Журналисты довольно часто пишут стихи. Этому есть своё объяснение, которое я однажды вычитал у одного профессора-литературоведа.

Специфика газеты такова, объяснял профессор, что из нескольких сотен тысяч слов живого русского языка при написании статей используется лишь малая часть — тысяч пять-семь. Стихи помогают журналисту не увязнуть в языковых штампах.

Думаю, дело не только в этом. Саша искал в стихах возможность выразить то, о чём в газете вспоминают крайне редко. Писал о любви, о детстве, о природе… О смерти он не писал. Она сама написала его имя в конце "нулевых" — на скромном надгробье в окрестностях Корсакова…

С Валерой Балюком [4] я познакомился в местах, гораздо менее отдалённых от Москвы, чем Южно-Сахалинск. Дело было в Рязани.

В 78-м мы с Генкой Давыдовым рванули из Москвы на родину Есенина — в село Константиново. Поехали его дом-музей посмотреть, себя показать. Но, как оно обычно и бывает в жизни выпивших романтиков, до места не добрались — застряли в Рязани.

— Где-то вон там Валера Балюк живёт, можно к нему в гости зайти, — сказал Гена, и показал от вокзала то ли на юго-восток, то ли на северо-запад. —

4

Валерий Гордеевич Балюк (1954–1995 гг.) — сахалинский поэт, автор поэтических сборников "На полустанке ветровом", "Глубинный голод", "Кровные узы".

— Адрес помнишь?

— Частично, — отвечал Гена. — Улицу — помню, дом тоже помню, а квартиру — забыл! Да мы его и так найдём. Валеру в Рязани любая собака знает!

Генкина забывчивость, простительная после трехдневного застолья, грозила вылиться в затяжное путешествие по чужим квартирам большого девятиэтажного дома на шесть подъездов. Однако нас это не остановило.

— Нам всего-то и надо — двести шестнадцать раз на звонок нажать, — бодро сказал Генка. — И за одной из дверей мы обязательно найдём Балюка. Если только он не спит, конечно…

Мы приступили к поискам.

В первом подъезде нас пару раз приняли за слесарей-сантехников, один раз — за каких-то Васю с Колей, а раза четыре посоветовали через глазок спросить Валеру у соседей. Квартир шесть или восемь вообще не отозвались на звонки: вероятно, жильцы были на работе.

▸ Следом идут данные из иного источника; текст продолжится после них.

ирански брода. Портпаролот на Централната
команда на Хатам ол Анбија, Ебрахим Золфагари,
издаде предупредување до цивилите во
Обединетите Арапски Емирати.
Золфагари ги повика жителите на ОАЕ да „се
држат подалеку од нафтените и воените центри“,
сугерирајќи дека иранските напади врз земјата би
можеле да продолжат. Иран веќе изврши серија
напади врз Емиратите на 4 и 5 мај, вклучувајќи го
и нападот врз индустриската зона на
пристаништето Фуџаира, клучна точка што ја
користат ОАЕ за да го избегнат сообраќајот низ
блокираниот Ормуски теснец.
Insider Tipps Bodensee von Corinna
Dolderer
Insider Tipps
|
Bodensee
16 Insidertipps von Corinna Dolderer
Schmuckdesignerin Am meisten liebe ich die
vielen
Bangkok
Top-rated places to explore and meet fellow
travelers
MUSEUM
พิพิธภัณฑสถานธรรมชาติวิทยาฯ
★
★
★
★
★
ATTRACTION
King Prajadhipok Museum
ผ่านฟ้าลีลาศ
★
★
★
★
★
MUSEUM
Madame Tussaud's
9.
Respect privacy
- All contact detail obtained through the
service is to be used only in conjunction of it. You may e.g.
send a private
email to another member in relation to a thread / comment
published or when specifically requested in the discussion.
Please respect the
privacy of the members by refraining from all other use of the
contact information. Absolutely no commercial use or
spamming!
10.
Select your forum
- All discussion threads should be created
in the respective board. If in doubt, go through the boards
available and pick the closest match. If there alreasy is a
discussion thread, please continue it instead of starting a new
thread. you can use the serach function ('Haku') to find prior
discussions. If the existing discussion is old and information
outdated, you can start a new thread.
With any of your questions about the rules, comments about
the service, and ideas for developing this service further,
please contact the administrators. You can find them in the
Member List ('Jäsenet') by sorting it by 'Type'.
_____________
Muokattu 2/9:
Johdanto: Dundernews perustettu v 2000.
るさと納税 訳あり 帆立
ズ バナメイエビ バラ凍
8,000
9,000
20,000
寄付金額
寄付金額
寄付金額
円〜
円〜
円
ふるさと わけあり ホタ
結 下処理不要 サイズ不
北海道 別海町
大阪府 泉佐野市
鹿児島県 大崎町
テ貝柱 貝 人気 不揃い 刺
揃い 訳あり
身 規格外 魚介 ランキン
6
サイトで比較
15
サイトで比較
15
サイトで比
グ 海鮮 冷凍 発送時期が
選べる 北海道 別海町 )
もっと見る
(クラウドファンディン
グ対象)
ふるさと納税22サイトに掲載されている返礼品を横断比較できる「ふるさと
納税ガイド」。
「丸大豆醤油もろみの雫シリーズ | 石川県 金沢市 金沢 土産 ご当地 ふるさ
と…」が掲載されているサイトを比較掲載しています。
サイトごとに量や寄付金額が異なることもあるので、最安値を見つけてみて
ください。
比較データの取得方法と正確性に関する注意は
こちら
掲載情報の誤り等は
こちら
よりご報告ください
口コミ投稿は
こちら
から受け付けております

— Что-то люди здесь какие-то невежливые, — заметил Гена, выходя из подъезда. — Могли бы и дома посидеть. Представляю, как Есенин мучился!

Мы перешли в следующий подъезд. И здесь нам сразу же повезло. Первая же потревоженная нами квартира встретила нас как родных. Дверь открыл бравый молодец в милицейской форме с погонами лейтенанта. Вид у молодца был такой, словно бы он только что повязал крупного авторитета.

— Товарища ищете? — спросил молодец. — Что, просто знакомого? Да он ещё и поэт? Понятно! А документы у вас есть?

Мы достали свои документы. Молодец их внимательно просмотрел. Сличил наши фотографии в студенческих билетах с оригиналами. Зачем-то царапнул ногтем подпись ректора Пименова. И огласил приговор:

— "Липа"!

— Какая липа? — спросили мы хором.

— Обыкновенная "липа", какая же ещё? — отвечал в форме. — Нет в Москве такого писателя Пименова! Прокофьев — есть, Полевой — тоже есть, он про лётчика книжку написал. А про Пименова я ничего не слышал.